A research has revealed that US teenagers who indulge in indoor tanning are more likely to take to unhealthy habits such as illegal drug use, smoking, binge drinking and unhealthy sexual activity.
Scientists at the Centers for Disease Control and Prevention analysed data of American high school students of 2009-11 national surveys. The study also found out that over the period the figure for girls had come down. In 2011, one in five high school girls took to indoor tanning.
"We also found that teens who tan indoors are likely to be very concerned about their appearance. That sometimes leads to positive behaviours, like engaging in sports and eating healthy foods. But it also leads to unhealthy behaviours, such as steroid use or extreme weight control," said study lead author Gery Guy Jr., also a health economist.
The report also says that men over 18 years old were more likely to tan than high school boys.

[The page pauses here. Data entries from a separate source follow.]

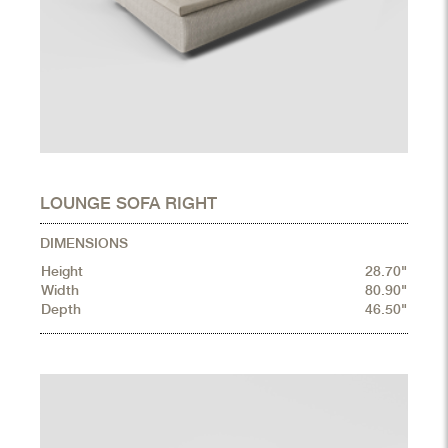
LOUNGE SOFA RIGHT
DIMENSIONS
Height
28.70"
Width
80.90"
Depth
46.50"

It was found that girls who were fond of tanning had more chance of using illicit drugs and take to multiple sexual partners. And in case of boys, the emphasis was more towards smoking, taking steroids without a prescription or attempting suicide. Compared to their non-tanning peers, both the categories were found more likely to have unsafe weight management habits.
Previous studies have said that skin cancer is associated with tanning and melanoma a serious version of skin cancer is increasing among teens.
The report was published online Wednesday in the journal JAMA Dermatology.